---------- DATA SHOWN

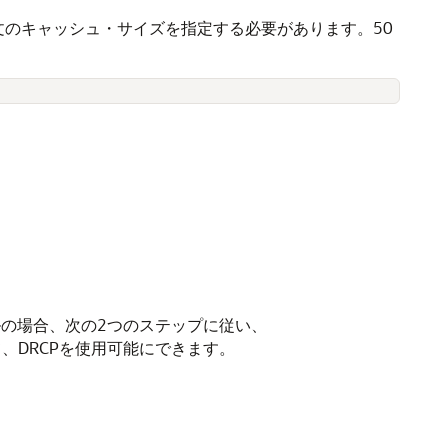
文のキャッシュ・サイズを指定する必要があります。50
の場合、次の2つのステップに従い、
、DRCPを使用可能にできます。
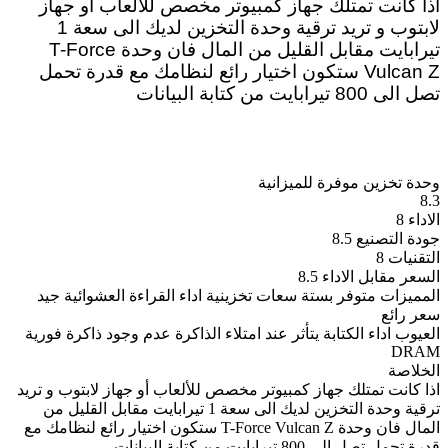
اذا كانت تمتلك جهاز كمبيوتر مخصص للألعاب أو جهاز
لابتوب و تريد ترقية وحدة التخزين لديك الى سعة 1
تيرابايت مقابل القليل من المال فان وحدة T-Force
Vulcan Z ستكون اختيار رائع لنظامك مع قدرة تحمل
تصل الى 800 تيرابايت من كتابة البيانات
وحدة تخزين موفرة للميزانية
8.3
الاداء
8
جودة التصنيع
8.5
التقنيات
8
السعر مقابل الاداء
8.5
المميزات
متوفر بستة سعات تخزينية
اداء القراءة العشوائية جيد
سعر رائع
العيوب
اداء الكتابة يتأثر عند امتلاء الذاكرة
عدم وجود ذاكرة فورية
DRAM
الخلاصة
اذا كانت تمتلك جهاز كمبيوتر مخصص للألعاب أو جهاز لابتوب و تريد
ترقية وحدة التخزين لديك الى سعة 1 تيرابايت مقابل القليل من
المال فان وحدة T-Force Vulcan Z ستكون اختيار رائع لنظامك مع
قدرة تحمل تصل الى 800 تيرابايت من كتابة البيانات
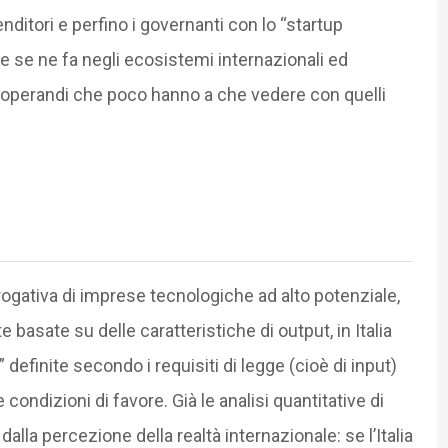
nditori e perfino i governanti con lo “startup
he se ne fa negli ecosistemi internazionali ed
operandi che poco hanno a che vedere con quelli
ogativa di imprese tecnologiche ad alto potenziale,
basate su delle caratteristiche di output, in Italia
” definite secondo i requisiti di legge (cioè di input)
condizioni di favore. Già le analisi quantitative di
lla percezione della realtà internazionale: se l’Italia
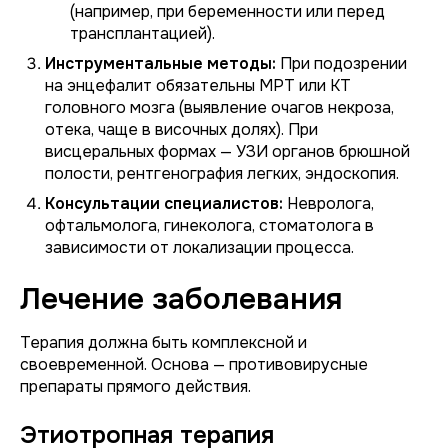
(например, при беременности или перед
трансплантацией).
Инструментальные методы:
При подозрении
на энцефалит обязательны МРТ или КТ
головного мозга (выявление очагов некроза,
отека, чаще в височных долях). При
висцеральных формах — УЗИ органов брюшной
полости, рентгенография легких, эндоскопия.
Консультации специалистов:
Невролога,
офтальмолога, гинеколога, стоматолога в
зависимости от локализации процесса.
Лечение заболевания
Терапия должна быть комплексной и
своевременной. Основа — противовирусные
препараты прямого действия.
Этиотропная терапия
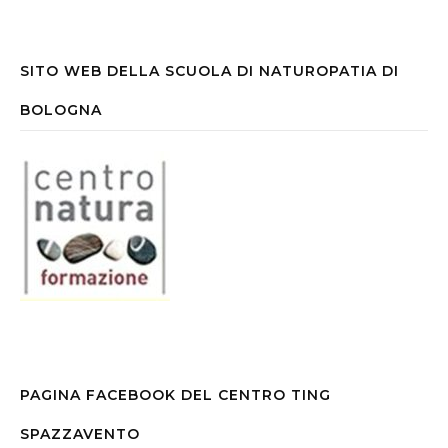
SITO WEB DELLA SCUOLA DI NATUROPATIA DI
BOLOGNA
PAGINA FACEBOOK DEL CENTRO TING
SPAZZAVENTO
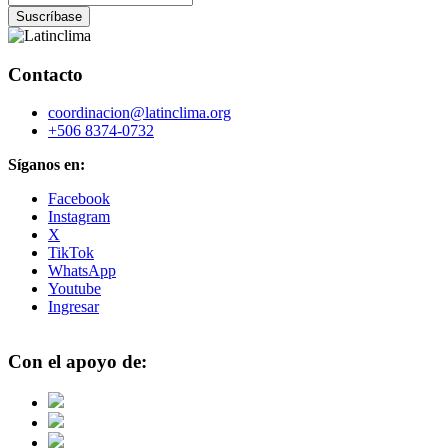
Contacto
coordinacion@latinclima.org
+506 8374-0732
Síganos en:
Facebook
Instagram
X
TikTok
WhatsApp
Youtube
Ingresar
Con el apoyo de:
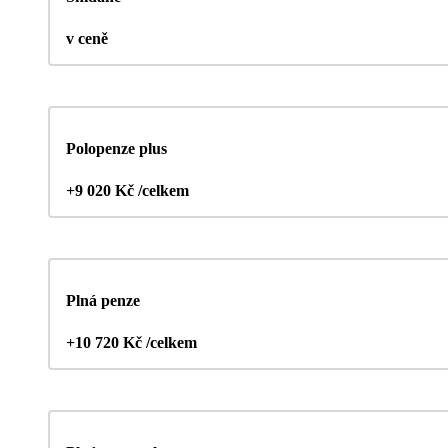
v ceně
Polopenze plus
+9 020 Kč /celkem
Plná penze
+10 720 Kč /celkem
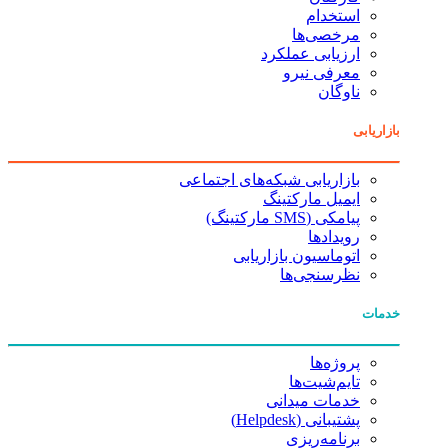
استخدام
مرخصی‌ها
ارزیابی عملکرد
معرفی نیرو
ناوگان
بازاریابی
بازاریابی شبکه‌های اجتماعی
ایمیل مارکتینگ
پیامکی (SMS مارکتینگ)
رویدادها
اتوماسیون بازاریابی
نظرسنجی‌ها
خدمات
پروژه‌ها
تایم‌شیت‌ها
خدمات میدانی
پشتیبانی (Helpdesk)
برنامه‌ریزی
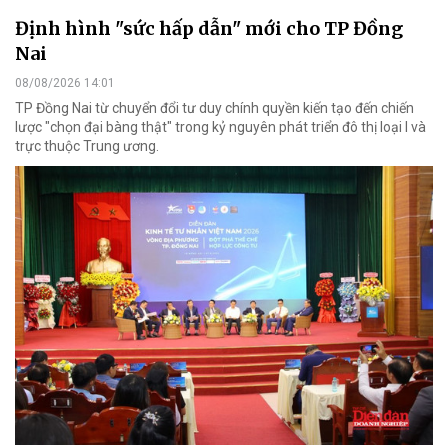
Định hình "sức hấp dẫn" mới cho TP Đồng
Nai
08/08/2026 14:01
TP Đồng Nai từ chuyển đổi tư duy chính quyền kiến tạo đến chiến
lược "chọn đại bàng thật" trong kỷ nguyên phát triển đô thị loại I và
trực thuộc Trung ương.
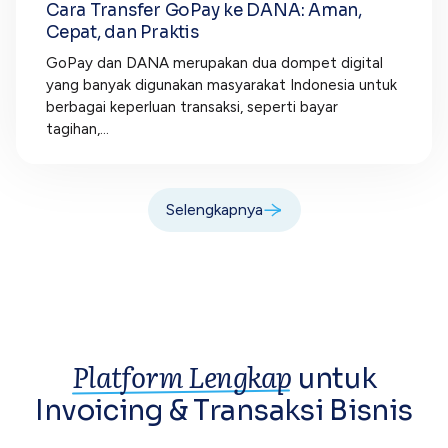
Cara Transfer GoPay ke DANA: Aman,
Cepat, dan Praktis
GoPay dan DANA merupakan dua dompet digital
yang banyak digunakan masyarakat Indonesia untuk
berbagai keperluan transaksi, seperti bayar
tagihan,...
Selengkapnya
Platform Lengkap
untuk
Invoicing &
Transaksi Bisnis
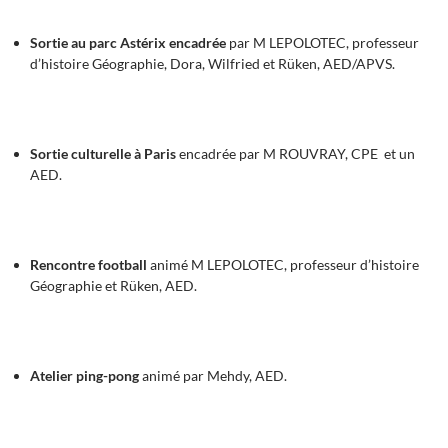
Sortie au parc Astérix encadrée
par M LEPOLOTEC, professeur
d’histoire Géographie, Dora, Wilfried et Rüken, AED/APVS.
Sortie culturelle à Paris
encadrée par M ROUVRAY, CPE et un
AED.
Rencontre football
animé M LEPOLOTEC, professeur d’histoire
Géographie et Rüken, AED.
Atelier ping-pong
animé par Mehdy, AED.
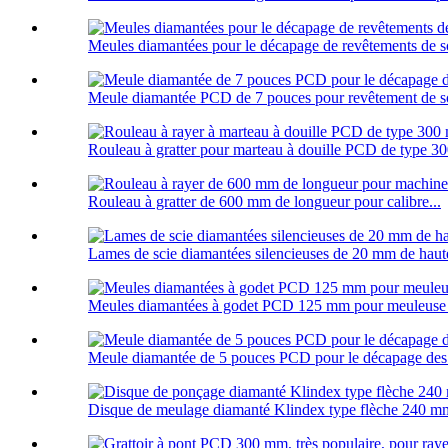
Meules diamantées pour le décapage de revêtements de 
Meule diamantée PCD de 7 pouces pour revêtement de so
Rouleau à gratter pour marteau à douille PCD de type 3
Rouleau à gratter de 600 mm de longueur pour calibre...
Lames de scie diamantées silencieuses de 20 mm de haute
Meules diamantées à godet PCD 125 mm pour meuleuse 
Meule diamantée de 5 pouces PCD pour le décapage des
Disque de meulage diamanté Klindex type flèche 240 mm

--------------------
---------- DATA SHOWN

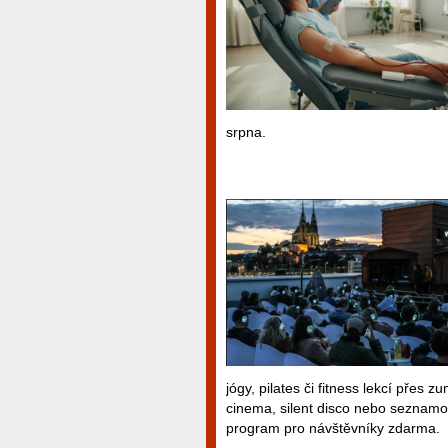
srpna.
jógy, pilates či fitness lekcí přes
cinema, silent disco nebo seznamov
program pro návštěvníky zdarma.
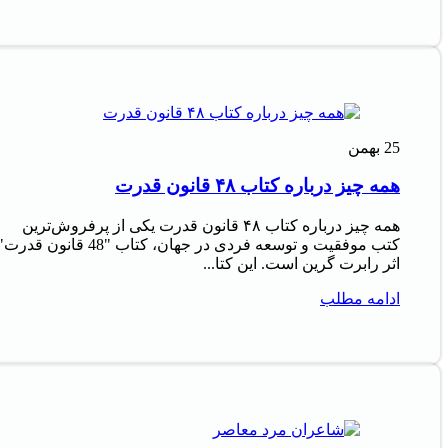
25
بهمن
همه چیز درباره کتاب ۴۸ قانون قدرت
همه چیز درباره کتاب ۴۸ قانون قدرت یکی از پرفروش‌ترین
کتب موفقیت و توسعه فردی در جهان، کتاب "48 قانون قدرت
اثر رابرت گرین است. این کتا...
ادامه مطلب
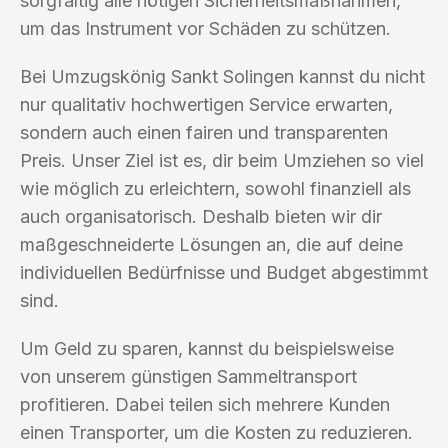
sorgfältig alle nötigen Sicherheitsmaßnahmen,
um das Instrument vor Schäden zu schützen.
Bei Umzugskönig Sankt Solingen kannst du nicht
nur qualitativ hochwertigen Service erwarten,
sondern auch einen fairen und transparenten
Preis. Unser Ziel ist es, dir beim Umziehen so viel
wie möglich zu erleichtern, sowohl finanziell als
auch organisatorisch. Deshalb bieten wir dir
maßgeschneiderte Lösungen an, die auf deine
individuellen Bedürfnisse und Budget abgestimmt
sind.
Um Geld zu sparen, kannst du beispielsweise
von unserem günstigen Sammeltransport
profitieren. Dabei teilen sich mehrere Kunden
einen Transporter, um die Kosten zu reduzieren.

--------------------

TASK STATEMENT:
An exact copy is needed of the stretch above that opens with the line containing "کتب موفقیت و" and closes with the line containing "einen Transporter, um"; the pictures are not part of it.

TASK SOLUTION:
کتب موفقیت و توسعه فردی در جهان، کتاب "48 قانون قدرت
اثر رابرت گرین است. این کتا...
ادامه مطلب
sorgfältig alle nötigen Sicherheitsmaßnahmen,
um das Instrument vor Schäden zu schützen.
Bei Umzugskönig Sankt Solingen kannst du nicht
nur qualitativ hochwertigen Service erwarten,
sondern auch einen fairen und transparenten
Preis. Unser Ziel ist es, dir beim Umziehen so viel
wie möglich zu erleichtern, sowohl finanziell als
auch organisatorisch. Deshalb bieten wir dir
maßgeschneiderte Lösungen an, die auf deine
individuellen Bedürfnisse und Budget abgestimmt
sind.
Um Geld zu sparen, kannst du beispielsweise
von unserem günstigen Sammeltransport
profitieren. Dabei teilen sich mehrere Kunden
einen Transporter, um die Kosten zu reduzieren.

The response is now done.